[PATCH v2 1/2] net/mlx5: check for no data read in devx interrupt
Kevin Traynor
ktraynor at redhat.com
Tue Feb 10 20:07:52 CET 2026
On 10/02/2026 17:05, Slava Ovsiienko wrote:
> Hi,
>
Hi Slava,
> I'm sorry, I have some concern about the patch.
>
No problem, that's what reviews are for :-) thanks for reviewing.
> How it works, as far as I understand:
>
> - DPDK simulates interrupts in user mode with epoll_wait()

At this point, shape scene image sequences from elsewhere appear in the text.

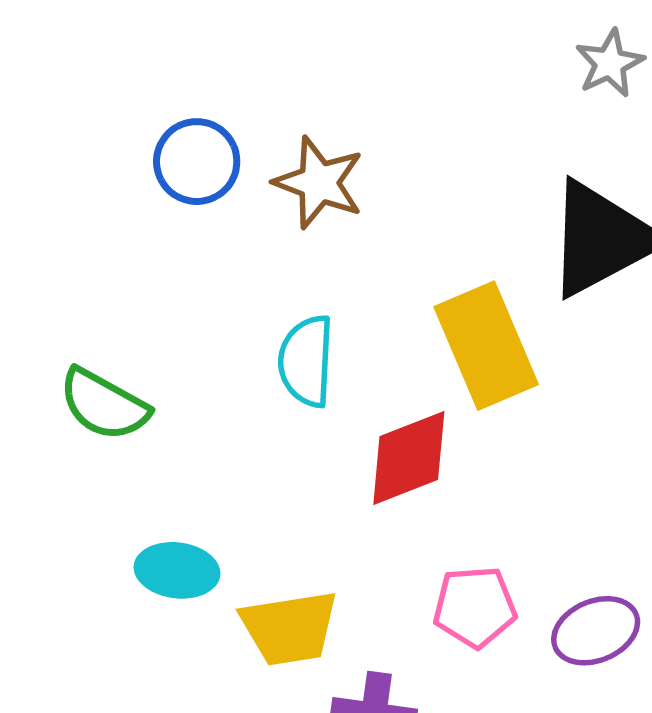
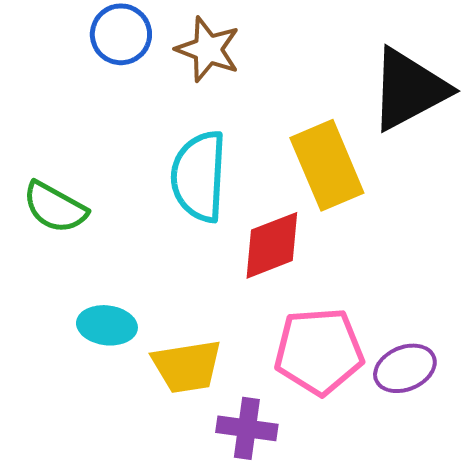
cyan semicircle: (306, 361) -> (199, 176), size x1.4
pink pentagon: (475, 607) -> (319, 351), size x1.5

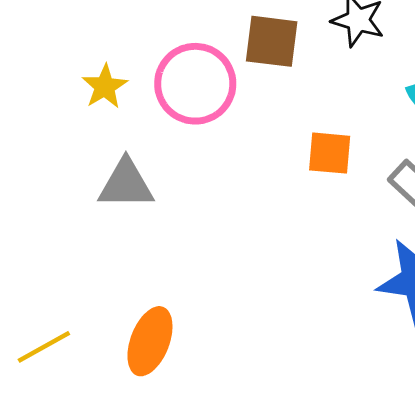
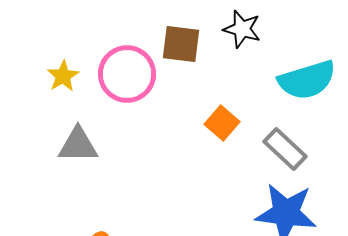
orange square: (330, 153) -> (222, 123), turned 36

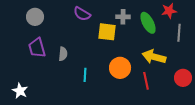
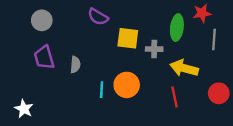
gray cross: (123, 17) -> (154, 49), moved
green ellipse: (148, 23) -> (177, 28), turned 35
orange circle: (120, 68) -> (127, 85), moved

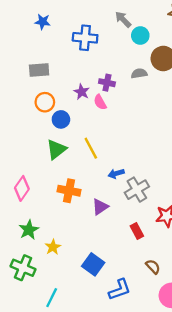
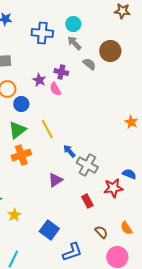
gray arrow: (123, 19) -> (74, 43), moved
cyan circle: (140, 35) -> (73, 24), moved
gray semicircle: (139, 73) -> (89, 64), turned 48
blue arrow: (116, 173) -> (69, 151), turned 64
gray cross: (137, 190) -> (87, 165), turned -30
orange cross: (69, 191) -> (21, 155), moved, turned -30

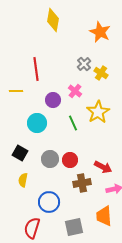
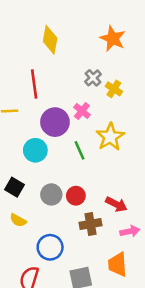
yellow diamond: (53, 20) -> (50, 40), moved
purple circle: (53, 100) -> (55, 122), size x1.5
yellow semicircle: (23, 180) -> (18, 220), turned -72

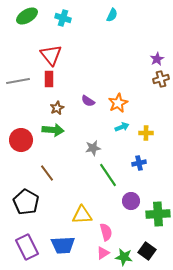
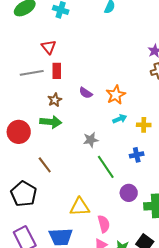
red triangle: (51, 55) -> (49, 47), size x0.7
red rectangle: (49, 79) -> (57, 71), moved
gray line: (18, 81) -> (32, 73), moved

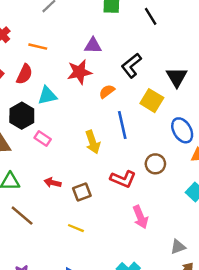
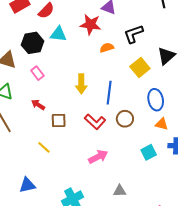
blue line: (122, 125) -> (109, 93), moved
pink rectangle: (43, 139) -> (37, 73), moved
pink arrow: (140, 217) -> (98, 157), turned -114

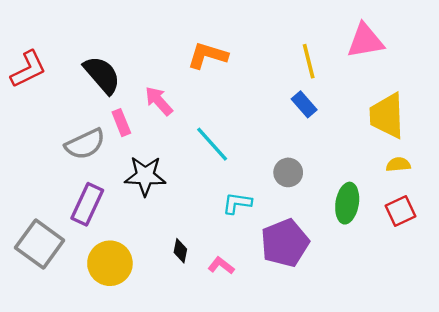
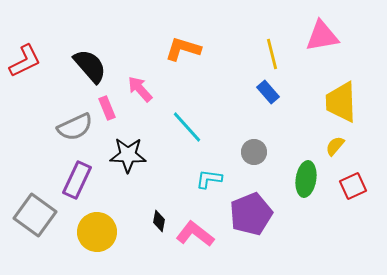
yellow semicircle: (398, 165) -> (335, 146), moved, turned -45
pink L-shape: (221, 266) -> (195, 234), size x1.6

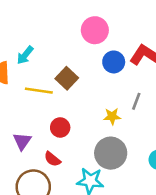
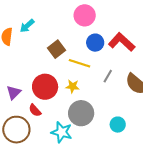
yellow line: (39, 91) -> (79, 63), moved
yellow star: (112, 116) -> (72, 86), moved
red circle: (60, 127) -> (45, 87), size x1.6

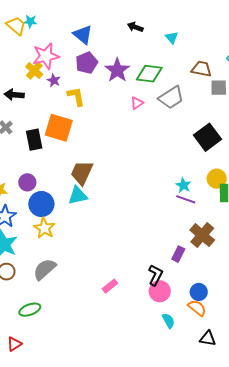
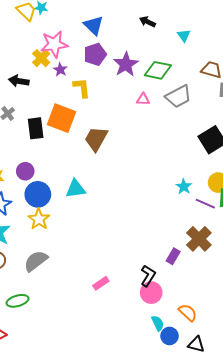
pink triangle: (137, 103) -> (143, 99), turned 32
brown trapezoid: (82, 173) -> (96, 139), moved
purple line: (186, 199) -> (205, 204), moved
blue circle: (199, 292) -> (169, 336), moved

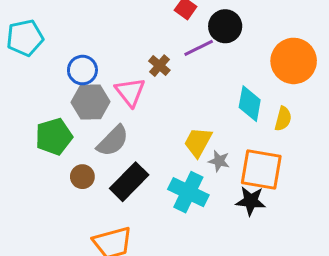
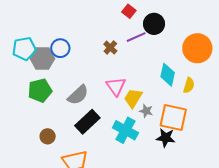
cyan pentagon: (25, 38) -> (24, 49), moved
pink triangle: (130, 92) -> (116, 86), moved
gray hexagon: (90, 102) -> (42, 58), moved
brown circle: (82, 177) -> (48, 136), moved

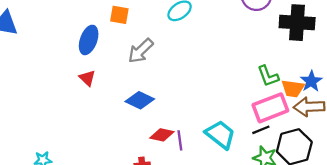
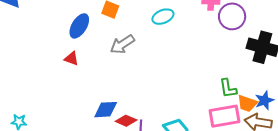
red triangle: (87, 78) -> (71, 59), turned -35
blue diamond: (140, 100) -> (106, 110), moved, turned -40

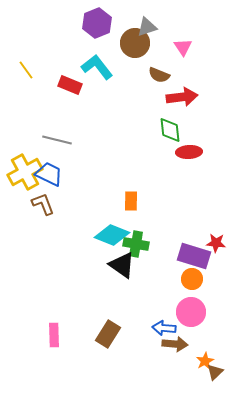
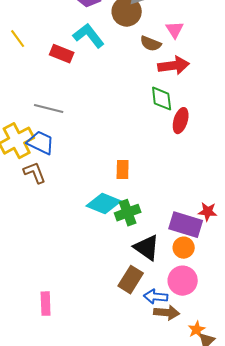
pink triangle: (183, 47) -> (175, 30), moved
red ellipse: (189, 152) -> (181, 121), turned -70
green cross: (136, 244) -> (128, 213), turned -30
black triangle: (122, 265) -> (147, 248), moved
brown rectangle: (108, 334) -> (131, 280), moved

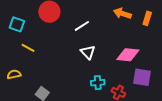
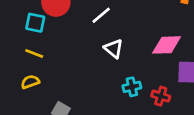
cyan square: (17, 24) -> (35, 23), moved
yellow semicircle: (14, 74) -> (30, 82), moved

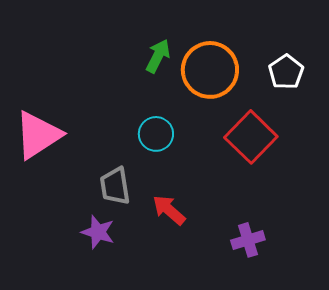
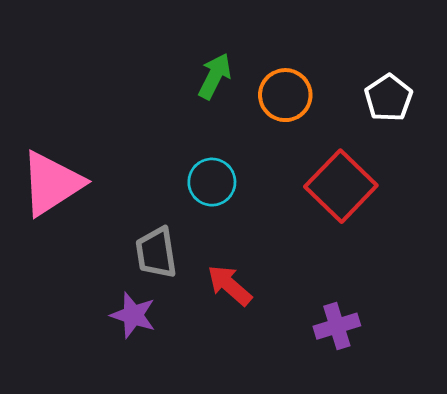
orange circle: (210, 70) -> (285, 95), size x0.7

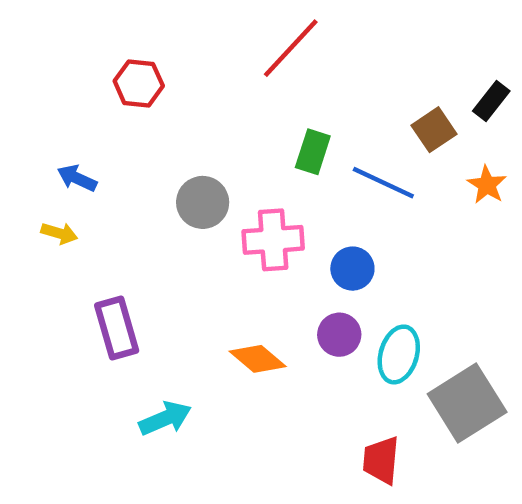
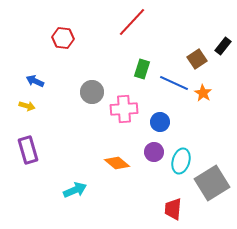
orange star: (487, 185) -> (203, 93), moved
purple rectangle: (117, 328) -> (28, 150), moved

> - mlx5 PMD emits the async counter query command to the NIC periodically
I didn't think this would happen unless there was something like
hardware offload, but regardless, yes I agree there may be async counter
queries.
> - there might be multiple async query commands in the flight
> - kernel drivers handles the async query completion interrupts, pushes the token to the internal completion queue and unblocks associated fd
> - epoll_wait() sees this unblocked fd and notifies mlx5 PMD about
> - mlx5 PMD reads the completion token from the kernel queue with devx_get_async_cmd_comp()
>
> The concern scenario, let's assume:
>
> - we have 2 async query commands in the flight
> - the first async query completes, fd is unblocked, PMD is inviked, the completion is read by PMD and is being handled
> - the second async query completes, fd gets unblocked, the second token is written to the queue
> - the PMD completes the handling of the first completion and reads the queue again (with devx_get_async_cmd_comp() call in the loop)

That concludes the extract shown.